Review of cooling techniques using phase change materials for enhancing efficiency of photovoltaic power systems

A significant fraction of the solar radiation falling on photovoltaic (PV) panels gets converted into heat thus reducing the efficiency of photovoltaic power plants. Generally the performance of PV panels falls by 0.5% for every degree rise in temperature, depending on the type of solar cells used. The temperature regulation of PV power systems therefore becomes important especially for areas experiencing consistently high temperatures to improve PV efficiency. The objective of the study is to review literature on photovoltaic cooling techniques using phase change materials (PCM) including PV-thermal systems and building integrated photovoltaic systems. The main aim is to identify important research areas to ensure reliable performance and commercially viability of the technology. Various parameters are required to be evaluated and optimized for the geographical location of interest to obtain the best output.

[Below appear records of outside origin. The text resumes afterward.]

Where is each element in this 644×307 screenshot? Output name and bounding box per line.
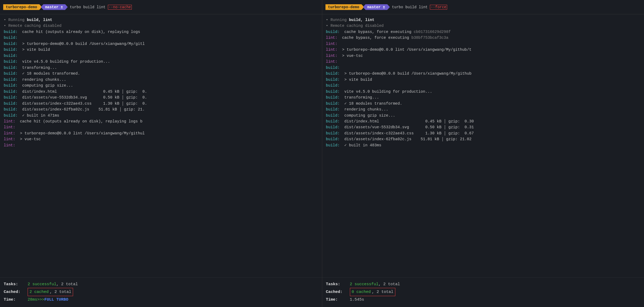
- left-line-4: build:: [4, 35, 318, 41]
- left-line-18: lint: cache hit (outputs already on disk…: [4, 118, 318, 124]
- left-tasks-green: 2 successful: [28, 281, 56, 288]
- left-line-17: build: ✓ built in 471ms: [4, 113, 318, 118]
- right-line-3: build: cache bypass, force executing cb0…: [326, 29, 641, 35]
- right-footer-cached: Cached: 0 cached, 2 total: [326, 288, 641, 296]
- left-turbo-text: FULL TURBO: [44, 296, 68, 303]
- right-cached-value: 0 cached, 2 total: [350, 288, 395, 296]
- right-tasks-label: Tasks:: [326, 281, 350, 288]
- left-line-1: • Running build, lint: [4, 17, 318, 23]
- right-line-14: build: transforming...: [326, 95, 641, 100]
- right-tab-item: turborepo-demo master ± turbo build lint…: [325, 4, 447, 10]
- left-line-6: build: > vite build: [4, 47, 318, 53]
- right-cached-rest: , 2 total: [372, 288, 393, 296]
- left-time-value: 28ms >>> FULL TURBO: [28, 296, 68, 303]
- right-line-20: build: dist/assets/index-c322ae43.css 1.…: [326, 130, 641, 136]
- left-footer-cached: Cached: 2 cached, 2 total: [4, 288, 318, 296]
- left-cached-value: 2 cached, 2 total: [28, 288, 73, 296]
- right-line-8: lint:: [326, 59, 641, 65]
- left-cached-label: Cached:: [4, 288, 28, 296]
- right-line-19: build: dist/assets/vue-5532db34.svg 0.50…: [326, 124, 641, 130]
- right-cached-green: 0 cached: [352, 288, 371, 296]
- left-line-22: lint:: [4, 142, 318, 148]
- right-tab-bar: turborepo-demo master ± turbo build lint…: [322, 0, 644, 14]
- right-footer-tasks: Tasks: 2 successful, 2 total: [326, 281, 641, 288]
- left-line-19: lint:: [4, 124, 318, 130]
- right-line-10: build: > turborepo-demo@0.0.0 build /Use…: [326, 71, 641, 76]
- left-line-14: build: dist/assets/vue-5532db34.svg 0.50…: [4, 95, 318, 100]
- right-line-11: build: > vite build: [326, 77, 641, 83]
- right-line-7: lint: > vue-tsc: [326, 53, 641, 59]
- right-branch-name: master ±: [363, 4, 390, 10]
- left-line-21: lint: > vue-tsc: [4, 136, 318, 142]
- left-cached-box: 2 cached, 2 total: [28, 288, 73, 296]
- left-footer-tasks: Tasks: 2 successful, 2 total: [4, 281, 318, 288]
- left-cached-green: 2 cached: [29, 288, 49, 296]
- right-flag: --force: [430, 5, 447, 10]
- right-line-12: build:: [326, 83, 641, 88]
- right-command: turbo build lint --force: [392, 5, 447, 9]
- left-time-ms: 28ms: [28, 296, 37, 303]
- left-tasks-value: 2 successful, 2 total: [28, 281, 78, 288]
- left-footer-time: Time: 28ms >>> FULL TURBO: [4, 296, 318, 303]
- right-time-value: 1.545s: [350, 296, 364, 303]
- left-line-7: build:: [4, 53, 318, 59]
- left-branch-name: master ±: [41, 4, 68, 10]
- right-line-18: build: dist/index.html 0.45 kB │ gzip: 0…: [326, 118, 641, 124]
- right-line-16: build: rendering chunks...: [326, 106, 641, 112]
- left-time-arrow: >>>: [37, 296, 44, 303]
- right-footer: Tasks: 2 successful, 2 total Cached: 0 c…: [322, 277, 644, 307]
- right-line-9: build:: [326, 65, 641, 71]
- right-tasks-value: 2 successful, 2 total: [350, 281, 400, 288]
- right-terminal: turborepo-demo master ± turbo build lint…: [322, 0, 644, 307]
- left-tab-item: turborepo-demo master ± turbo build lint…: [3, 4, 132, 10]
- right-content: • Running build, lint • Remote caching d…: [322, 14, 644, 277]
- right-tasks-rest: , 2 total: [379, 281, 400, 288]
- left-footer: Tasks: 2 successful, 2 total Cached: 2 c…: [0, 277, 322, 307]
- left-tasks-label: Tasks:: [4, 281, 28, 288]
- right-tasks-green: 2 successful: [350, 281, 379, 288]
- right-line-2: • Remote caching disabled: [326, 23, 641, 29]
- right-footer-time: Time: 1.545s: [326, 296, 641, 303]
- right-line-17: build: computing gzip size...: [326, 113, 641, 118]
- right-line-22: build: ✓ built in 483ms: [326, 142, 641, 148]
- left-command: turbo build lint --no-cache: [70, 5, 132, 9]
- left-line-5: build: > turborepo-demo@0.0.0 build /Use…: [4, 41, 318, 47]
- left-line-9: build: transforming...: [4, 65, 318, 71]
- right-line-15: build: ✓ 18 modules transformed.: [326, 101, 641, 106]
- left-flag: --no-cache: [108, 5, 132, 10]
- right-line-21: build: dist/assets/index-62fba02c.js 51.…: [326, 136, 641, 142]
- left-line-3: build: cache hit (outputs already on dis…: [4, 29, 318, 35]
- left-line-11: build: rendering chunks...: [4, 77, 318, 83]
- left-line-8: build: vite v4.5.0 building for producti…: [4, 59, 318, 65]
- left-tasks-rest: , 2 total: [56, 281, 78, 288]
- right-cached-label: Cached:: [326, 288, 350, 296]
- right-line-6: lint: > turborepo-demo@0.0.0 lint /Users…: [326, 47, 641, 53]
- left-line-16: build: dist/assets/index-62fba02c.js 51.…: [4, 106, 318, 112]
- left-line-15: build: dist/assets/index-c322ae43.css 1.…: [4, 101, 318, 106]
- left-line-2: • Remote caching disabled: [4, 23, 318, 29]
- left-line-13: build: dist/index.html 0.45 kB │ gzip: 0…: [4, 89, 318, 95]
- terminals-container: turborepo-demo master ± turbo build lint…: [0, 0, 644, 307]
- right-line-1: • Running build, lint: [326, 17, 641, 23]
- right-time-label: Time:: [326, 296, 350, 303]
- left-line-20: lint: > turborepo-demo@0.0.0 lint /Users…: [4, 130, 318, 136]
- left-line-12: build: computing gzip size...: [4, 83, 318, 88]
- left-line-10: build: ✓ 18 modules transformed.: [4, 71, 318, 76]
- left-cached-rest: , 2 total: [50, 288, 71, 296]
- right-line-4: lint: cache bypass, force executing b38b…: [326, 35, 641, 41]
- left-repo-name: turborepo-demo: [3, 4, 42, 10]
- left-time-label: Time:: [4, 296, 28, 303]
- left-tab-bar: turborepo-demo master ± turbo build lint…: [0, 0, 322, 14]
- right-line-13: build: vite v4.5.0 building for producti…: [326, 89, 641, 95]
- right-repo-name: turborepo-demo: [325, 4, 364, 10]
- left-terminal: turborepo-demo master ± turbo build lint…: [0, 0, 322, 307]
- right-cached-box: 0 cached, 2 total: [350, 288, 395, 296]
- left-content: • Running build, lint • Remote caching d…: [0, 14, 322, 277]
- right-line-5: lint:: [326, 41, 641, 47]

Increase in electrical efficiency as high as 5% is observed with PV-PCM integrated systems. Study suggests that inorganic PCMs have a good potential for PV cooling. PCM based PV systems will be cost effective only for areas with high insolation year round with less inter-seasonal climatic variations. However, poor thermal conductivity and large undercooling are major problems associated with PCM. There are only few studies on performance testing, economic benefit identification, increase in PV panel lifetime and LCA analysis for testing the suitability of PCM as coolant for PV panels. In this study the research gaps are identified for follow up work. Market review suggests that PCM based PV cooling technology is not yet commercialized due to its inefficiency primarily because of technological challenges, high system costs and non availability of reliable operating designs. The study suggests that PCM is still not an economic cooling technique for PV systems and further research is required.